Le montant de la prime de cooptation s'élève à 100 € net, après précompte des cotisations d'assurances sociales versées à l'URSSAF PAYS DE LA LOIRE. Le montant brut de cette prime est compris dans l'assiette de l'impôt sur le revenu si le salarié est imposable.


Article 5 - Conditions subordonnant la qualification du temps de trajet domicile/lieu de travail inhabituel en qualité de temps de travail effectif supplémentaire

Constitue un temps de trajet, autrement dit de déplacement, domicile/lieu de travail inhabituel,

  • le temps de transport pour se rendre ou revenir d'une action de formation, auquel doit se rendre le salarié en vertu de directive de l'association, organisée en dehors du lieu où le salarié exerce habituellement son activité ;

  • le temps de transport pour se rendre ou revenir, sur les directives de l'employeur, à une réunion, rendez-vous, fixés en dehors du lieu habituel de travail.

Le temps de transport s'entend strictement du temps nécessité par le déplacement, hors temps autres comme le temps de nuitée ou de repas.
En vertu de la loi, le temps de trajet pour se rendre de son domicile sur un lieu de travail (ou en revenir) n'est pas du temps de travail effectif.

Lorsque ce temps de déplacement, de transport, coïncide avec l'horaire de travail, ce temps de trajet n'entraîne aucune perte de salaire : il est donc rémunéré comme du temps de travail « normal ».

Lorsque le temps de transport domicile/lieu de travail inhabituel ne coïncide pas l'horaire de travail, pendant au moins 1 heure de trajet, la durée de ce trajet inhabituel sera considérée comme du temps de travail effectif à hauteur d'un 1/3.

Il entrera donc dans le décompte des heures de travail effectif accomplies par le salarié et pourra donc donne lieu à l'application du régime des heures de travail supplémentaires, selon les modalités d'aménagement du temps de travail du salarié.



Article 6 - Jour d'absence pour le décès d'un grand-parent.

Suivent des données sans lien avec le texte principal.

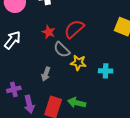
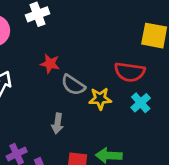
red semicircle: (74, 29) -> (130, 72), moved, turned -120
cyan cross: (106, 71) -> (141, 103), turned -32

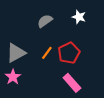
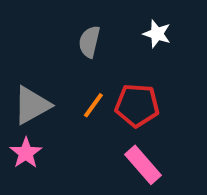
gray semicircle: (45, 21) -> (89, 42), turned -42
red pentagon: (69, 53) -> (137, 105), turned 30

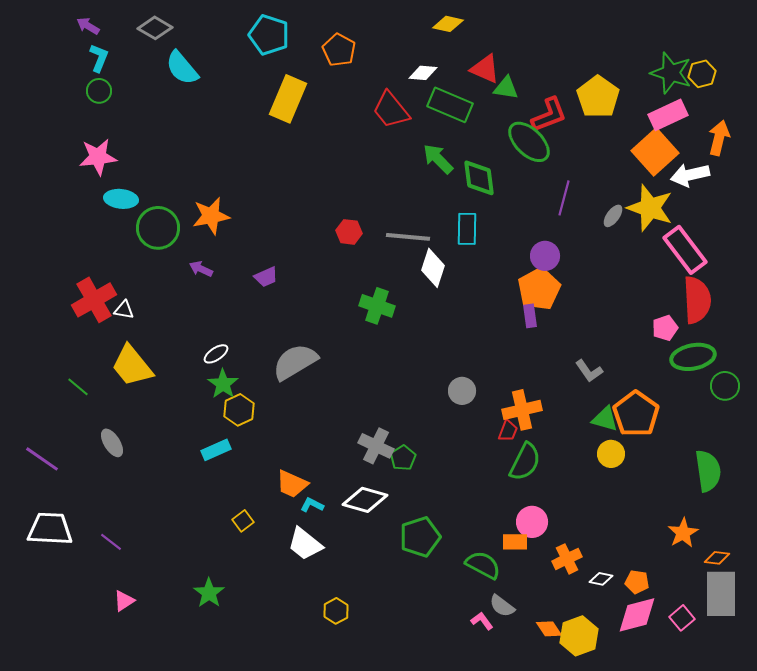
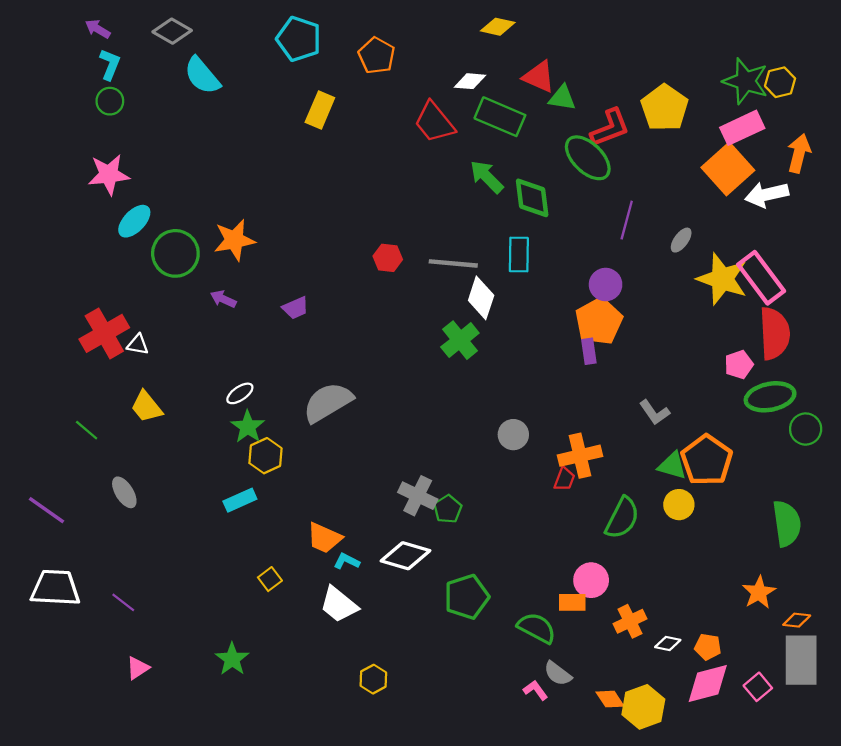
yellow rectangle: (288, 99) -> (320, 110), size x0.7
cyan ellipse: (121, 199) -> (134, 221), turned -52
yellow star: (650, 208) -> (722, 279), moved
green cross: (377, 306) -> (460, 340), moved, turned 32
yellow trapezoid: (132, 366) -> (147, 407), size x0.7
green semicircle: (525, 462) -> (622, 518), moved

Un salarié aura droit, sur demande et justification, à un jour ouvré d'autorisation d'absence pour le décès de l'un de ses grands-parents.

Ce congé pour décès d'un grand-parent du salarié n'entraînera pas de réduction de la rémunération et sera assimilés à du temps de travail effectif pour la détermination de la durée du congé payé annuel.

Le congé pour décès d'un grand-parent doit être pris dans une période raisonnable suite au décès du grand-parent.


Article 7 - Congé menstruel

Les salariées justifiant, par un certificat médical de douleurs menstruelles temporairement incapacitantes, pourront bénéficier, au total, de 13 jours ouvrés de congé menstruel par année civile afin de leur permettre de faire face plus facilement aux contraintes qu'elles rencontrent durant les périodes de menstruation.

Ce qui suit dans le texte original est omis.